▸ **Goal of the exercise**
Exactly the lines from the one containing "ロケーショントラッカー" through the end of the data below are to be reproduced, and nothing besides them.

▸ **Records for the task**
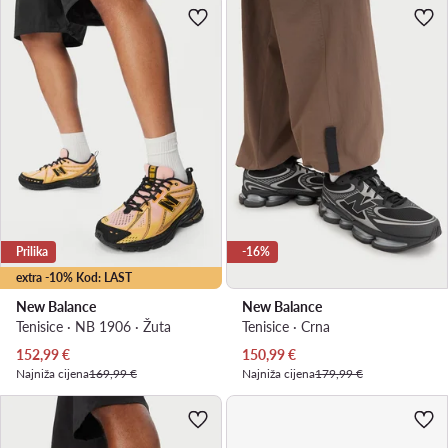
Prilika
-16%
extra -10% Kod: LAST
New Balance
New Balance
Tenisice · NB 1906 · Žuta
Tenisice · Crna
Trenutna cijena
Trenutna cijena
152,99
€
150,99
€
Najniža cijena
169,99 €
Najniža cijena
179,99 €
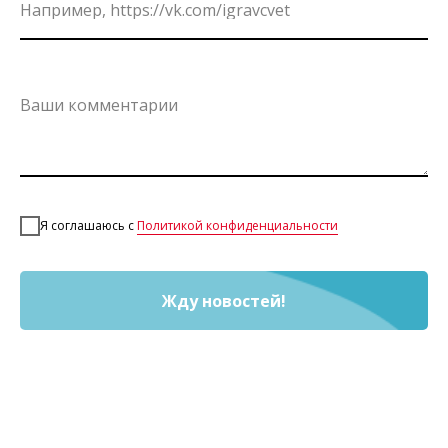
Например, https://vk.com/igravcvet
Ваши комментарии
Я соглашаюсь с
Политикой конфиденциальности
Жду новостей!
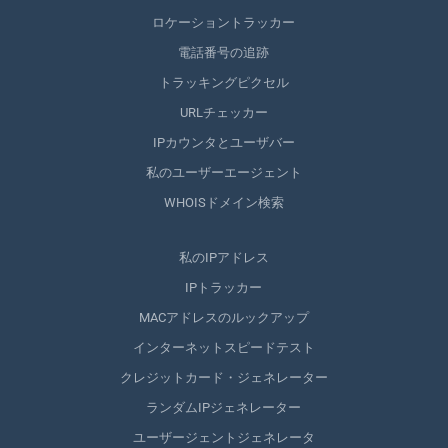
ロケーショントラッカー
電話番号の追跡
トラッキングピクセル
URLチェッカー
IPカウンタとユーザバー
私のユーザーエージェント
WHOISドメイン検索
私のIPアドレス
IPトラッカー
MACアドレスのルックアップ
インターネットスピードテスト
クレジットカード・ジェネレーター
ランダムIPジェネレーター
ユーザージェントジェネレータ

▸ **Expected answer**
ロケーショントラッカー
電話番号の追跡
トラッキングピクセル
URLチェッカー
IPカウンタとユーザバー
私のユーザーエージェント
WHOISドメイン検索
私のIPアドレス
IPトラッカー
MACアドレスのルックアップ
インターネットスピードテスト
クレジットカード・ジェネレーター
ランダムIPジェネレーター
ユーザージェントジェネレータ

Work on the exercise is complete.